The government should not expect low-income families to continue accepting poverty level wages so that Malaysia can win in the race to the bottom, writes Jeyakumar Devaraj.
There was a time when Malaysia could leverage on its relatively low wages to produce cheaply for the affluent societies of Europe, America and Japan and thus promote high economic growth.
Dr Lim Chong Eu, the then Penang Chief Minister, recognised the opportunity in the early 1970s and pioneered the establishment of “free trade zones” in Penang, and Malaysia entered a period of export-led growth.
But things have changed quite a bit in the past 30 years. Malaysia is now a higher-middle-income nation aspiring to join the ranks of developed countries within the next decade.
We can no longer rely on a low-wage policy to produce cheaply for the export market.
For one, there are other countries in the region and further afield who can beat us in that low-wage game – Thailand, Vietnam, China and quite a number of African and South Asian countries whose per capita GDP levels are lower than ours.

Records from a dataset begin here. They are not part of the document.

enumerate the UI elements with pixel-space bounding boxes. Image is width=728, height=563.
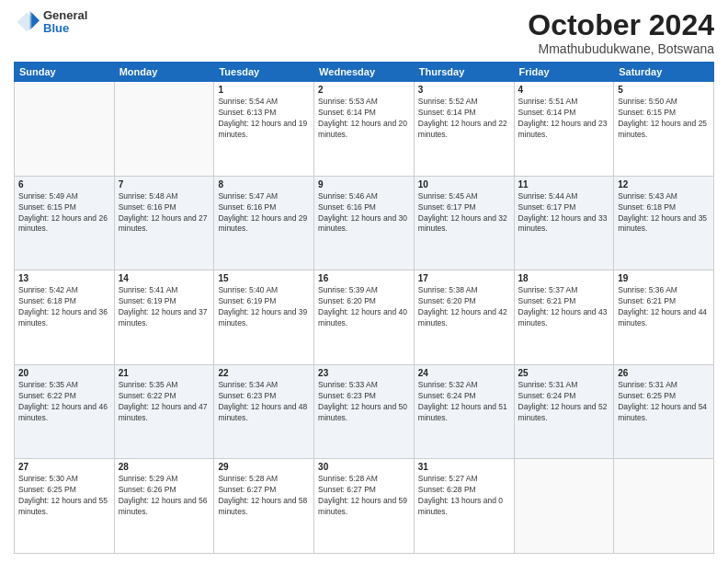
day-number: 27 <box>18 462 110 472</box>
day-number: 22 <box>218 368 310 378</box>
calendar-cell: 19Sunrise: 5:36 AMSunset: 6:21 PMDayligh… <box>614 270 714 365</box>
calendar-cell: 31Sunrise: 5:27 AMSunset: 6:28 PMDayligh… <box>414 459 514 554</box>
day-info: Sunrise: 5:47 AMSunset: 6:16 PMDaylight:… <box>218 191 310 236</box>
calendar-cell: 30Sunrise: 5:28 AMSunset: 6:27 PMDayligh… <box>314 459 415 554</box>
calendar-cell: 27Sunrise: 5:30 AMSunset: 6:25 PMDayligh… <box>15 459 115 554</box>
day-number: 23 <box>318 368 410 378</box>
day-number: 12 <box>618 179 710 190</box>
day-info: Sunrise: 5:53 AMSunset: 6:14 PMDaylight:… <box>318 97 410 141</box>
day-number: 20 <box>18 368 110 378</box>
calendar-cell: 17Sunrise: 5:38 AMSunset: 6:20 PMDayligh… <box>414 270 514 365</box>
day-info: Sunrise: 5:45 AMSunset: 6:17 PMDaylight:… <box>418 191 510 236</box>
calendar-cell: 14Sunrise: 5:41 AMSunset: 6:19 PMDayligh… <box>114 270 214 365</box>
day-info: Sunrise: 5:30 AMSunset: 6:25 PMDaylight:… <box>18 474 110 518</box>
day-info: Sunrise: 5:36 AMSunset: 6:21 PMDaylight:… <box>618 285 710 329</box>
calendar-cell: 2Sunrise: 5:53 AMSunset: 6:14 PMDaylight… <box>314 82 415 177</box>
calendar-cell: 12Sunrise: 5:43 AMSunset: 6:18 PMDayligh… <box>614 176 714 270</box>
calendar-cell: 18Sunrise: 5:37 AMSunset: 6:21 PMDayligh… <box>514 270 614 365</box>
day-info: Sunrise: 5:51 AMSunset: 6:14 PMDaylight:… <box>518 97 610 141</box>
calendar-cell: 20Sunrise: 5:35 AMSunset: 6:22 PMDayligh… <box>15 364 115 459</box>
day-number: 28 <box>119 462 210 472</box>
calendar-cell: 3Sunrise: 5:52 AMSunset: 6:14 PMDaylight… <box>414 82 514 177</box>
day-number: 6 <box>18 179 110 190</box>
day-number: 10 <box>418 179 510 190</box>
weekday-header-thursday: Thursday <box>414 63 514 82</box>
calendar-cell: 15Sunrise: 5:40 AMSunset: 6:19 PMDayligh… <box>214 270 314 365</box>
day-info: Sunrise: 5:52 AMSunset: 6:14 PMDaylight:… <box>418 97 510 141</box>
calendar-page: General Blue October 2024 Mmathubudukwan… <box>0 0 728 563</box>
day-number: 26 <box>618 368 710 378</box>
calendar-cell: 26Sunrise: 5:31 AMSunset: 6:25 PMDayligh… <box>614 364 714 459</box>
day-info: Sunrise: 5:28 AMSunset: 6:27 PMDaylight:… <box>218 474 310 518</box>
day-number: 31 <box>418 462 510 472</box>
calendar-cell <box>114 82 214 177</box>
calendar-cell: 9Sunrise: 5:46 AMSunset: 6:16 PMDaylight… <box>314 176 415 270</box>
day-info: Sunrise: 5:48 AMSunset: 6:16 PMDaylight:… <box>119 191 210 236</box>
day-info: Sunrise: 5:27 AMSunset: 6:28 PMDaylight:… <box>418 474 510 518</box>
day-info: Sunrise: 5:32 AMSunset: 6:24 PMDaylight:… <box>418 380 510 424</box>
day-number: 14 <box>119 273 210 283</box>
svg-marker-2 <box>31 13 40 29</box>
title-block: October 2024 Mmathubudukwane, Botswana <box>528 9 714 56</box>
weekday-header-monday: Monday <box>114 63 214 82</box>
logo: General Blue <box>14 9 87 36</box>
day-info: Sunrise: 5:31 AMSunset: 6:25 PMDaylight:… <box>618 380 710 424</box>
weekday-header-friday: Friday <box>514 63 614 82</box>
calendar-week-row: 20Sunrise: 5:35 AMSunset: 6:22 PMDayligh… <box>15 364 714 459</box>
day-info: Sunrise: 5:46 AMSunset: 6:16 PMDaylight:… <box>318 191 410 236</box>
location-title: Mmathubudukwane, Botswana <box>528 41 714 56</box>
day-number: 15 <box>218 273 310 283</box>
day-info: Sunrise: 5:43 AMSunset: 6:18 PMDaylight:… <box>618 191 710 236</box>
calendar-body: 1Sunrise: 5:54 AMSunset: 6:13 PMDaylight… <box>15 82 714 554</box>
calendar-cell: 1Sunrise: 5:54 AMSunset: 6:13 PMDaylight… <box>214 82 314 177</box>
day-info: Sunrise: 5:31 AMSunset: 6:24 PMDaylight:… <box>518 380 610 424</box>
day-number: 25 <box>518 368 610 378</box>
calendar-cell: 6Sunrise: 5:49 AMSunset: 6:15 PMDaylight… <box>15 176 115 270</box>
day-number: 7 <box>119 179 210 190</box>
day-info: Sunrise: 5:34 AMSunset: 6:23 PMDaylight:… <box>218 380 310 424</box>
day-number: 17 <box>418 273 510 283</box>
day-info: Sunrise: 5:42 AMSunset: 6:18 PMDaylight:… <box>18 285 110 329</box>
calendar-cell: 24Sunrise: 5:32 AMSunset: 6:24 PMDayligh… <box>414 364 514 459</box>
calendar-cell <box>15 82 115 177</box>
logo-blue: Blue <box>43 22 87 35</box>
day-info: Sunrise: 5:50 AMSunset: 6:15 PMDaylight:… <box>618 97 710 141</box>
calendar-cell: 13Sunrise: 5:42 AMSunset: 6:18 PMDayligh… <box>15 270 115 365</box>
calendar-week-row: 6Sunrise: 5:49 AMSunset: 6:15 PMDaylight… <box>15 176 714 270</box>
day-info: Sunrise: 5:41 AMSunset: 6:19 PMDaylight:… <box>119 285 210 329</box>
day-info: Sunrise: 5:35 AMSunset: 6:22 PMDaylight:… <box>18 380 110 424</box>
day-info: Sunrise: 5:40 AMSunset: 6:19 PMDaylight:… <box>218 285 310 329</box>
calendar-week-row: 1Sunrise: 5:54 AMSunset: 6:13 PMDaylight… <box>15 82 714 177</box>
day-number: 18 <box>518 273 610 283</box>
calendar-cell: 16Sunrise: 5:39 AMSunset: 6:20 PMDayligh… <box>314 270 415 365</box>
calendar-cell: 5Sunrise: 5:50 AMSunset: 6:15 PMDaylight… <box>614 82 714 177</box>
day-number: 2 <box>318 85 410 95</box>
calendar-table: SundayMondayTuesdayWednesdayThursdayFrid… <box>14 62 714 554</box>
calendar-cell: 23Sunrise: 5:33 AMSunset: 6:23 PMDayligh… <box>314 364 415 459</box>
calendar-cell: 28Sunrise: 5:29 AMSunset: 6:26 PMDayligh… <box>114 459 214 554</box>
logo-icon <box>14 9 40 35</box>
day-number: 11 <box>518 179 610 190</box>
day-info: Sunrise: 5:44 AMSunset: 6:17 PMDaylight:… <box>518 191 610 236</box>
day-number: 29 <box>218 462 310 472</box>
day-info: Sunrise: 5:38 AMSunset: 6:20 PMDaylight:… <box>418 285 510 329</box>
day-info: Sunrise: 5:54 AMSunset: 6:13 PMDaylight:… <box>218 97 310 141</box>
day-number: 3 <box>418 85 510 95</box>
calendar-cell: 21Sunrise: 5:35 AMSunset: 6:22 PMDayligh… <box>114 364 214 459</box>
calendar-cell <box>614 459 714 554</box>
calendar-cell: 8Sunrise: 5:47 AMSunset: 6:16 PMDaylight… <box>214 176 314 270</box>
day-number: 9 <box>318 179 410 190</box>
calendar-cell <box>514 459 614 554</box>
calendar-week-row: 13Sunrise: 5:42 AMSunset: 6:18 PMDayligh… <box>15 270 714 365</box>
day-number: 8 <box>218 179 310 190</box>
weekday-header-sunday: Sunday <box>15 63 115 82</box>
header: General Blue October 2024 Mmathubudukwan… <box>14 9 714 56</box>
day-number: 19 <box>618 273 710 283</box>
logo-text: General Blue <box>43 9 87 36</box>
day-info: Sunrise: 5:33 AMSunset: 6:23 PMDaylight:… <box>318 380 410 424</box>
weekday-header-wednesday: Wednesday <box>314 63 415 82</box>
weekday-header-tuesday: Tuesday <box>214 63 314 82</box>
day-number: 16 <box>318 273 410 283</box>
day-number: 4 <box>518 85 610 95</box>
day-info: Sunrise: 5:39 AMSunset: 6:20 PMDaylight:… <box>318 285 410 329</box>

Secondly, and more importantly, the golden goose – the affluent consumer market of the developed world which used to absorb the bulk of our cheaply produced exports – is now quite sick. It has been seriously enfeebled by the continuous off-shoring of manufacturing to developing countries over the past three decades.
What this means is that we have entered a new era where we in the Asean region cannot just focus on producing cheaply and hope that consumers in some other country will buy our products.
We need to encourage the growth of our own consumer markets within Asean, in China, South Asia and in Africa. In this way, aggregate demand for goods and services will rise sufficiently to create investment opportunities for our businesses and employment opportunities for our youth.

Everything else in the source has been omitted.